Independentemente do nível econômico e do negocio que exercemos, todos fazemos cálculos e previsões para encontrar o equilíbrio entre receita e despesa para atingir à meta final que é o lucro. Todos os setores produtivos, indústria, comércio e agricultura, entre outros, para atingir essa finalidade dependem de uma serie de circunstancias, desnecessário aqui enumerá-las. Mas no que tange ao papa-defunto, quais são os fatores favoráveis e adversos? Naturalmente que não são os mesmos dos demais meios produtivos, vez que nada produz, apenas recebe indesejáveis benesses da divindade da morte. Não tem como utilizar a linguagem da economia como produção, safra, produtividade, preço dos produtos, mercado consumidor aquecido ou retraído, etc. Mas quais suas adversidades? A boa saúde da população, longevidade, ausência de tragédias e epidemias. E os pontos favoráveis? O contrario das condições acima. Como vive da morte, será natural presumirmos, quanto mais houver melhor.

Abordar o presente tema, antigo desejo tem como finalidade tentar compreender o lado obscuro do homem e sua incrível capacidade de adaptação ao extremo de um comportamento absurdo. Dentro dessa adaptação, realçamos sua aptidão de ser capaz de praticar o mal ao extremo, ignorando princípios socialmente aceitos e sentimentos humanitários. Sob esse prisma, o homem se equipara a um cão amestrado para executar o que for determinado. Por exemplo, o soldado que no inicio da guerra depara-se com a resistência de consciência para matar o inimigo, ao abater o primeiro e outros, passa a matar com naturalidade. Dos carrascos nazistas, que alegavam obediência a seus superiores, introduziram nas câmaras de gás letal milhares de homens, mulheres e crianças sem qualquer remorso. Dos médicos que atendem nos movimentados prontos-socorros todo tipo de acidentados, rindo e contando piadas enquanto operam indiferentes aos lamentos e gritos de dor! E qual a relação, guardadas as devidas proporções, entre nazistas e papa-defuntos? Aparentemente nenhuma, vez que não mata, vive tão-só da expectativa da morte e, como tal, pode muito bem, intimamente, desejá-la como um potencial exterminador de vidas. Nessa linha, costumamos assistir, nas grandes cidades, ao descaramento e a falta de sensibilidade humana dos corretores de funerárias que com seus respectivos cartões abordam nos corredores familiares dos enfermos, oferecendo-lhes seus serviços. Há registros policiais de briga entre os mesmos nas disputa pelos mortos nas quais, parodiando uma música de carnaval, berram desesperadamente de que “o defunto é meu, eu vi primeiro”.

A atividade do papa-defunto, natural e essencial como gari da natureza, nem por isso deixa de respirar o ar infecto da matéria prima da sua profissão, a morte que lhe garante vida. Como qualquer empresário, pode cair na tentação de ser dominado pela ganância que irá obscurecer-lhe a razão e o sentimento humanitário.
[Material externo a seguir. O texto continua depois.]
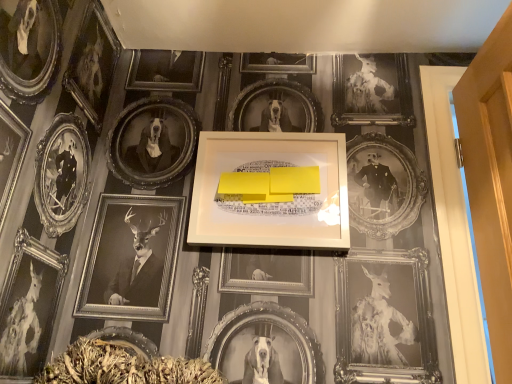 Where is `white matte picture frame at center`? white matte picture frame at center is located at coordinates (271, 191).

The width and height of the screenshot is (512, 384). What do you see at coordinates (271, 191) in the screenshot?
I see `white matte picture frame at center` at bounding box center [271, 191].

Locate an element on the screen. The image size is (512, 384). white matte picture frame at center is located at coordinates click(x=271, y=191). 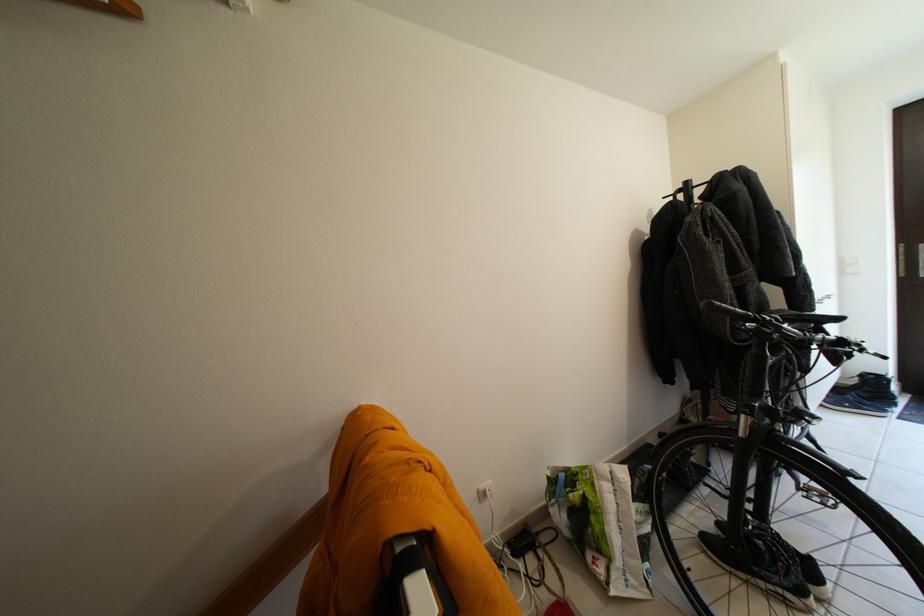 The image size is (924, 616). What are the coordinates of `black power adapter` in the screenshot? It's located at (520, 543). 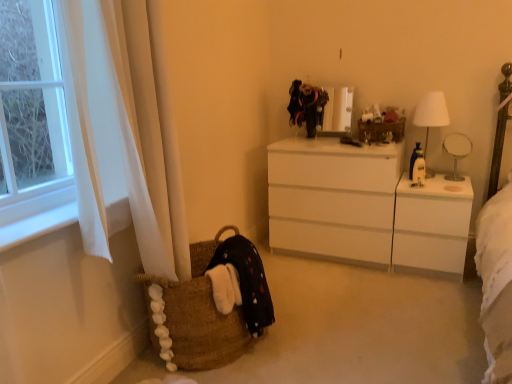 Find the location of a particular element. This screenshot has width=512, height=384. unoccupied region to the right of brown woven basket at lower left is located at coordinates (321, 334). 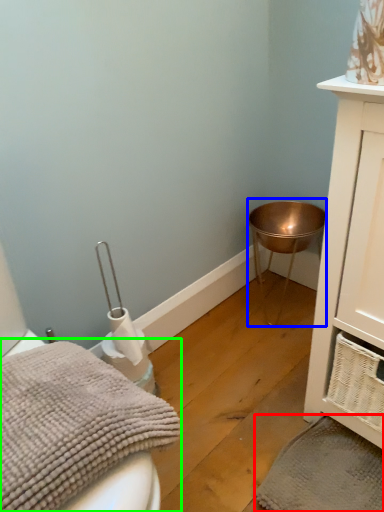 Question: Which object is positioned farthest from bath towel (highlighted by a red box)? Select from changing table (highlighted by a blue box) and bath towel (highlighted by a green box).

Choices:
 (A) changing table
 (B) bath towel

Answer: (A) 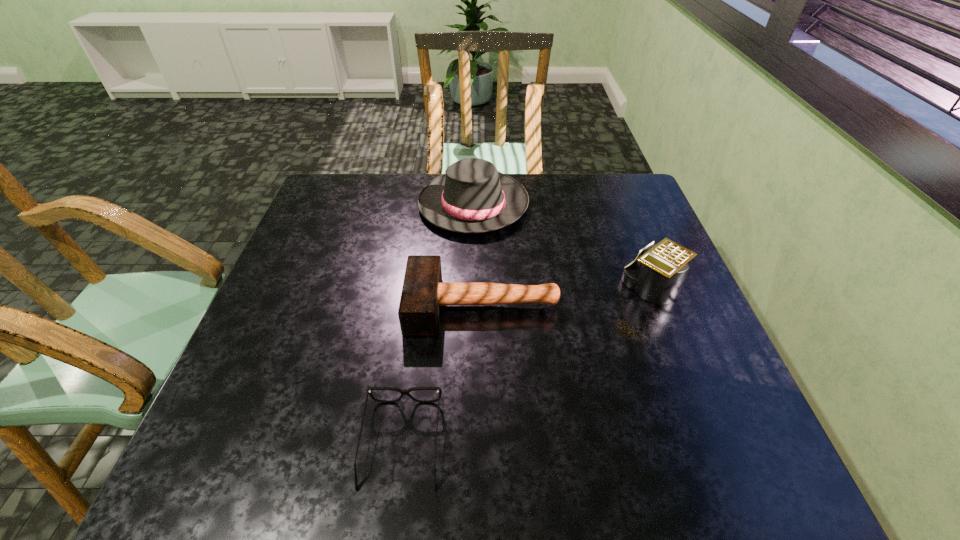 Where is `vacant region that satisfies the following two spatial constraints: 1. on the hammer head face of the mallet; 2. with the lenses facing outward on the spectacles`? This screenshot has width=960, height=540. vacant region that satisfies the following two spatial constraints: 1. on the hammer head face of the mallet; 2. with the lenses facing outward on the spectacles is located at coordinates (483, 443). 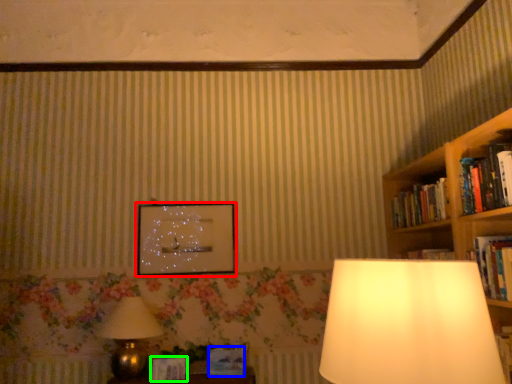 Question: Which is farther away from picture frame (highlighted by a red box)? paperback book (highlighted by a blue box) or paperback book (highlighted by a green box)?

Choices:
 (A) paperback book
 (B) paperback book

Answer: (B) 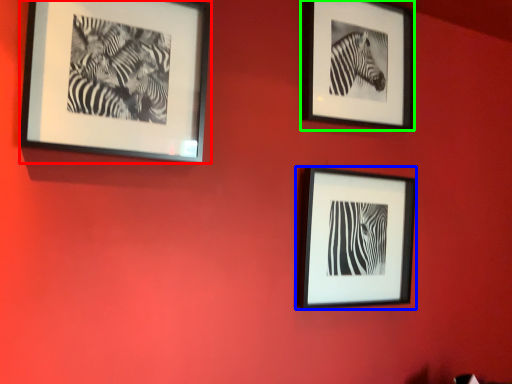 Question: Which is nearer to the picture frame (highlighted by a red box)? picture frame (highlighted by a blue box) or picture frame (highlighted by a green box).

Choices:
 (A) picture frame
 (B) picture frame

Answer: (B) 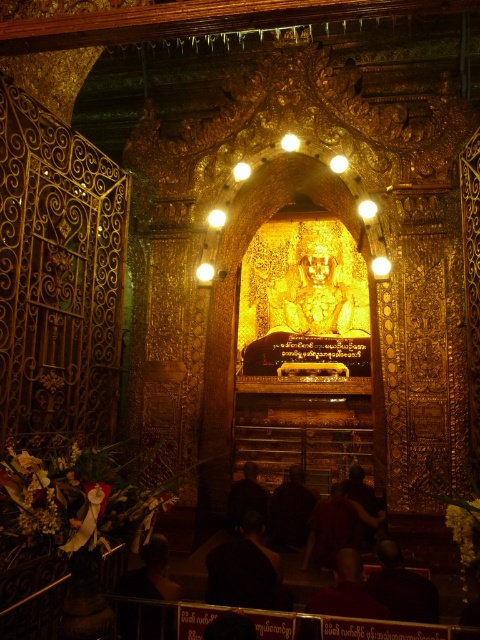 Who is taller, black matte person at lower center or dark brown fabric at center?

dark brown fabric at center

Is point (252, 589) farther from camera compared to point (292, 529)?

No.

Who is more forward, (251, 531) or (278, 531)?

Point (251, 531) is more forward.

Locate an element on the screen. Image resolution: width=480 pixels, height=640 pixels. black matte person at lower center is located at coordinates (247, 570).

Does dark brown fabric at lower center appear under dark brown fabric at center?

Correct, dark brown fabric at lower center is located below dark brown fabric at center.

Does dark brown fabric at lower center have a greater height compared to dark brown fabric at center?

No, dark brown fabric at lower center is not taller than dark brown fabric at center.

What do you see at coordinates (402, 588) in the screenshot? The width and height of the screenshot is (480, 640). I see `dark brown fabric at lower center` at bounding box center [402, 588].

Locate an element on the screen. The width and height of the screenshot is (480, 640). dark brown fabric at lower center is located at coordinates (402, 588).

Can you confirm if dark red fabric at center is positioned to the left of dark brown fabric at lower center?

Correct, you'll find dark red fabric at center to the left of dark brown fabric at lower center.

Measure the distance between point (x=350, y=540) and camera.

The distance of point (x=350, y=540) from camera is 115.57 feet.

I want to click on dark red fabric at center, so click(x=336, y=525). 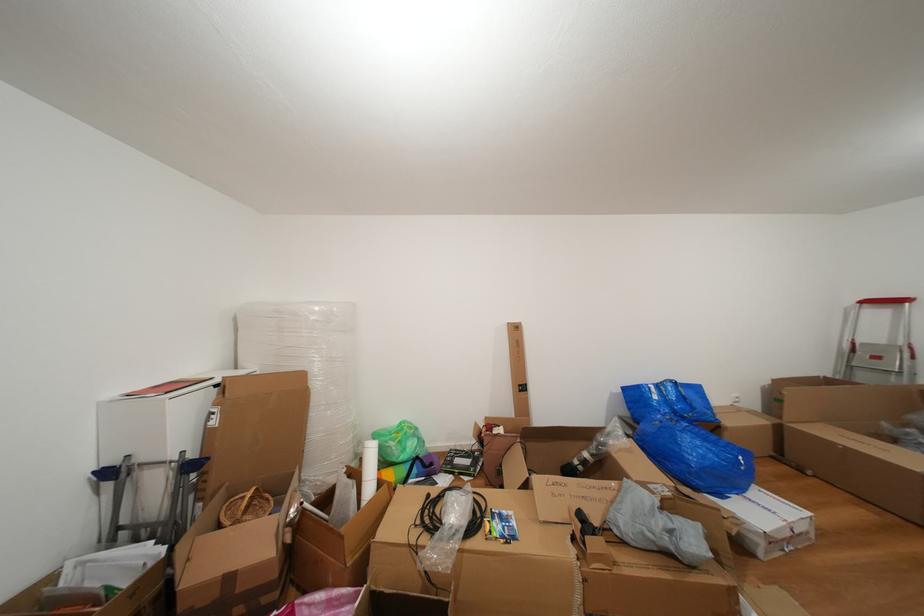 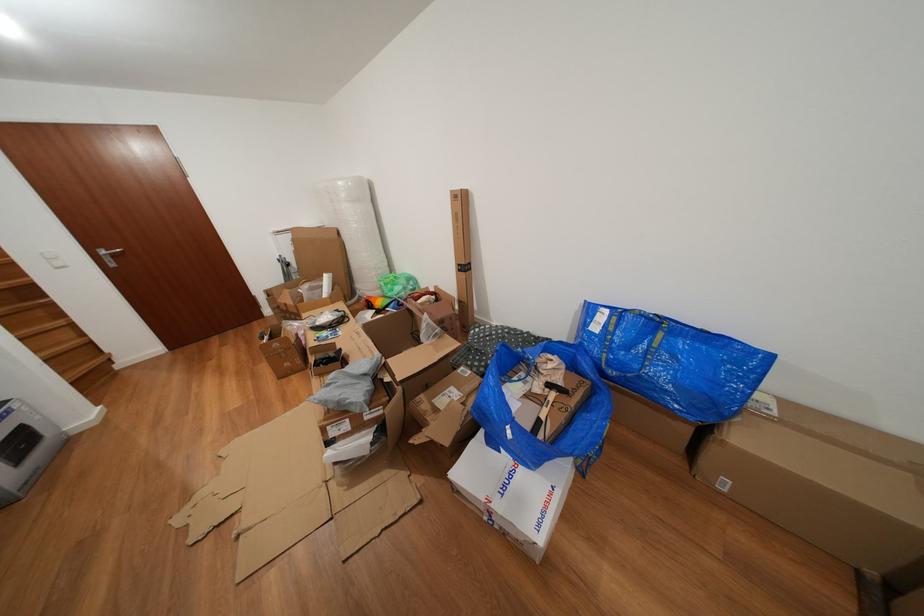 In the second image, find the point that corresponds to point 529,397 in the first image.

(468, 276) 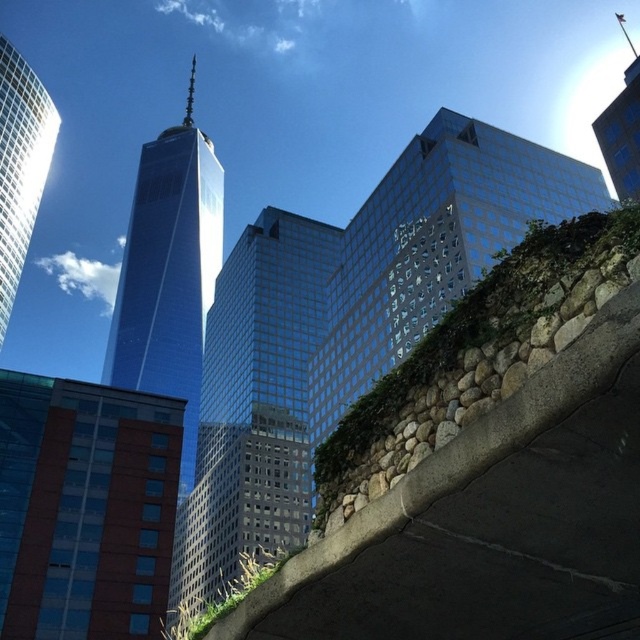 Between glassy reflective skyscraper at center and shiny glass skyscraper at center, which one has more height?

With more height is shiny glass skyscraper at center.

Which is more to the left, glassy reflective skyscraper at center or shiny glass skyscraper at center?

shiny glass skyscraper at center is more to the left.

Locate an element on the screen. glassy reflective skyscraper at center is located at coordinates (433, 246).

Find the location of a particular element. glassy reflective skyscraper at center is located at coordinates (433, 246).

Does glassy blue skyscraper at center have a smaller size compared to shiny glass skyscraper at upper left?

Actually, glassy blue skyscraper at center might be larger than shiny glass skyscraper at upper left.

Is point (301, 396) more distant than point (22, 129)?

That is True.

Does point (250, 541) come closer to viewer compared to point (4, 228)?

Yes, it is.

At what (x,y) coordinates should I click in order to perform the action: click on glassy blue skyscraper at center. Please return your answer as a coordinate pair (x, y). Looking at the image, I should click on (253, 406).

Is point (460, 128) farther from viewer compared to point (44, 132)?

No, it is in front of (44, 132).

Where is `glassy reflective skyscraper at center`? This screenshot has width=640, height=640. glassy reflective skyscraper at center is located at coordinates [433, 246].

Where is `glassy reflective skyscraper at center`? glassy reflective skyscraper at center is located at coordinates (433, 246). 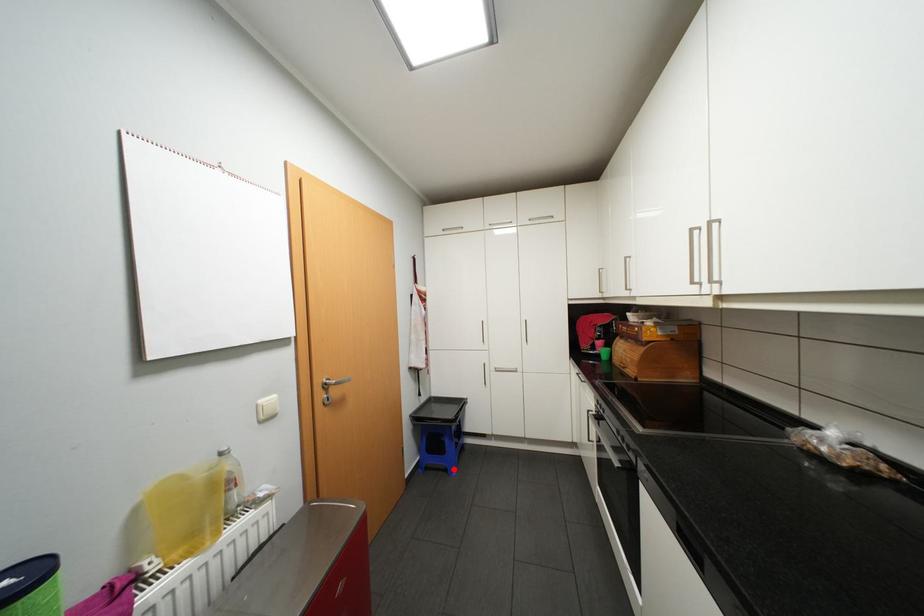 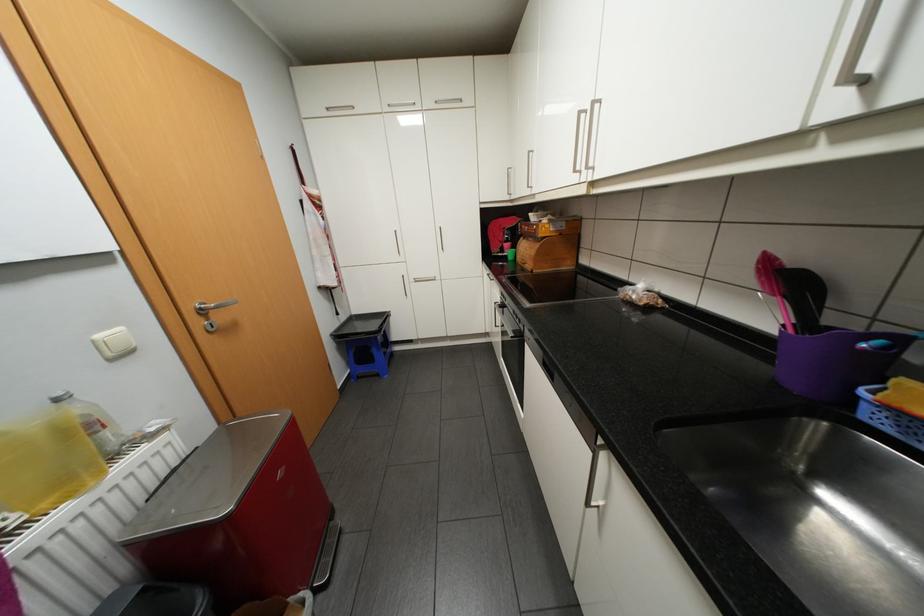 Question: I am providing you with two images of the same scene from different viewpoints. A red point is marked on the first image. Can you still see the location of the red point in image 2?

Choices:
 (A) Yes
 (B) No

Answer: (A) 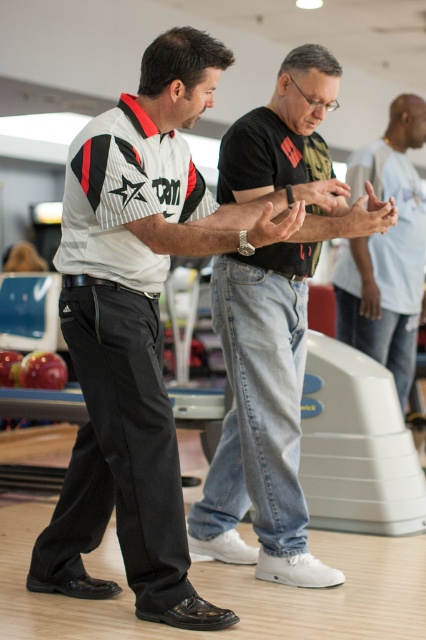 Question: Which object is positioned closest to the jeans at center?

Choices:
 (A) white matte shirt at center
 (B) denim jeans at center

Answer: (A)

Question: Can you confirm if white matte shirt at center is positioned to the left of denim jeans at center?

Choices:
 (A) yes
 (B) no

Answer: (A)

Question: Is white matte shirt at center thinner than denim jeans at center?

Choices:
 (A) no
 (B) yes

Answer: (A)

Question: Which object is the closest to the white matte shirt at center?

Choices:
 (A) jeans at center
 (B) denim jeans at center

Answer: (A)

Question: Which of the following is the closest to the observer?

Choices:
 (A) denim jeans at center
 (B) white matte shirt at center

Answer: (B)

Question: Does white matte shirt at center appear over denim jeans at center?

Choices:
 (A) no
 (B) yes

Answer: (A) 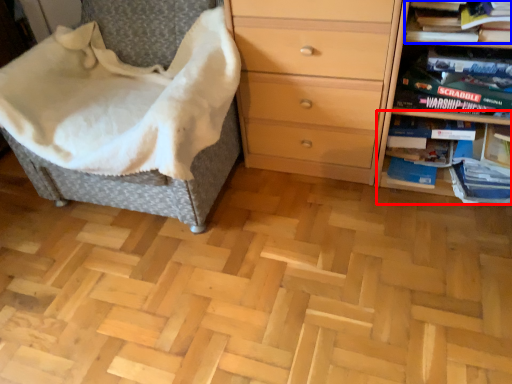 Question: Which of the following is the closest to the observer, shelf (highlighted by a red box) or book (highlighted by a blue box)?

Choices:
 (A) shelf
 (B) book

Answer: (B) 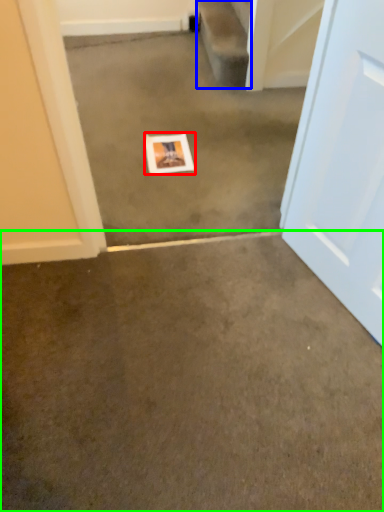 Question: Which object is the closest to the picture frame (highlighted by a red box)? Choose among these: stairwell (highlighted by a blue box) or concrete (highlighted by a green box).

Choices:
 (A) stairwell
 (B) concrete

Answer: (A) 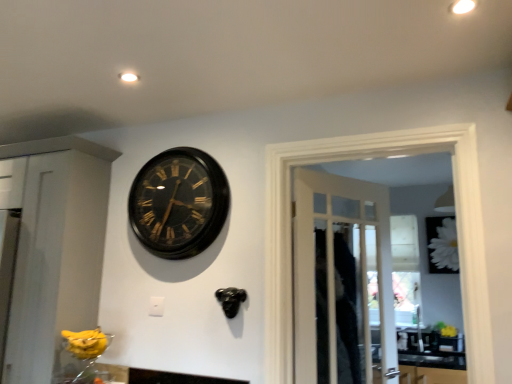 Question: Can you confirm if black polished wood clock at upper center is positioned to the right of white matte flower at upper right?

Choices:
 (A) yes
 (B) no

Answer: (B)

Question: From the image's perspective, is black polished wood clock at upper center above white matte flower at upper right?

Choices:
 (A) no
 (B) yes

Answer: (B)

Question: Is black polished wood clock at upper center at the left side of white matte flower at upper right?

Choices:
 (A) yes
 (B) no

Answer: (A)

Question: Can you confirm if black polished wood clock at upper center is wider than white matte flower at upper right?

Choices:
 (A) yes
 (B) no

Answer: (A)

Question: From a real-world perspective, is black polished wood clock at upper center positioned under white matte flower at upper right based on gravity?

Choices:
 (A) yes
 (B) no

Answer: (B)

Question: Are black polished wood clock at upper center and white matte flower at upper right located far from each other?

Choices:
 (A) yes
 (B) no

Answer: (A)

Question: Considering the relative positions of wooden door at center and white matte flower at upper right in the image provided, is wooden door at center to the right of white matte flower at upper right from the viewer's perspective?

Choices:
 (A) yes
 (B) no

Answer: (B)

Question: From a real-world perspective, does wooden door at center sit lower than white matte flower at upper right?

Choices:
 (A) no
 (B) yes

Answer: (B)

Question: Considering the relative positions of wooden door at center and white matte flower at upper right in the image provided, is wooden door at center behind white matte flower at upper right?

Choices:
 (A) yes
 (B) no

Answer: (B)

Question: Is wooden door at center surrounding white matte flower at upper right?

Choices:
 (A) no
 (B) yes

Answer: (A)

Question: Can you confirm if wooden door at center is shorter than white matte flower at upper right?

Choices:
 (A) yes
 (B) no

Answer: (B)

Question: From the image's perspective, is wooden door at center beneath white matte flower at upper right?

Choices:
 (A) yes
 (B) no

Answer: (B)

Question: Would you say wooden door at center is a long distance from white glossy sink at lower right?

Choices:
 (A) no
 (B) yes

Answer: (B) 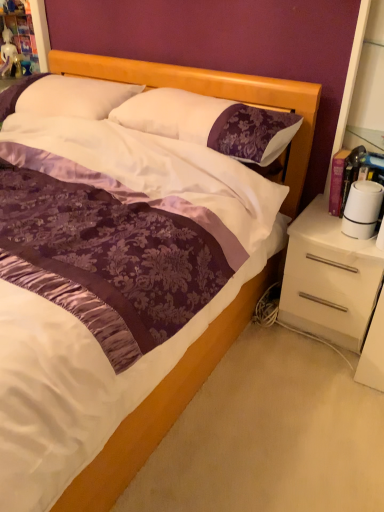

Dentro dessa possibilidade, repetimos a indagação acima: se o papa-defunto adquirisse o poder secreto de decidir sobre a morte das pessoas, o que aconteceria? Se comportariam de um modo normal, esperando que tudo aconteça dentro do curso natural ou, com uma visão empresarial, estabeleceria uma cota de abate de vidas, para aumentar seus lucros? Certamente teríamos os dois tipos. Isso, no entanto, não impediria que a nossa vida se transformasse numa loteria, podendo ser sorteada para o sacrifício sem direito a apelação, vez que um homem obcecado pelo lucro torna-se um louco para consumar seu objetivo a qualquer custo. Dentro dessa visão, seria um exagero afirmar que dentro de quase todos nós dorme um monstro da maldade? O que nos revela diariamente o noticiário policial? Em inúmeros casos, a mais completa bestialidade do homem, totalmente despido do respeito pela vida do próximo. Nesse ponto, chegamos à conclusão, de que se o hábito não faz o monge, gera muitas vezes o monstro da insensabilidade.

Eis porque a presente digressão, como um instigante exercício mental, tendo como pano de fundo o superlativo da maldade do homem, convenceu-nos de que valia a pena fazê-la.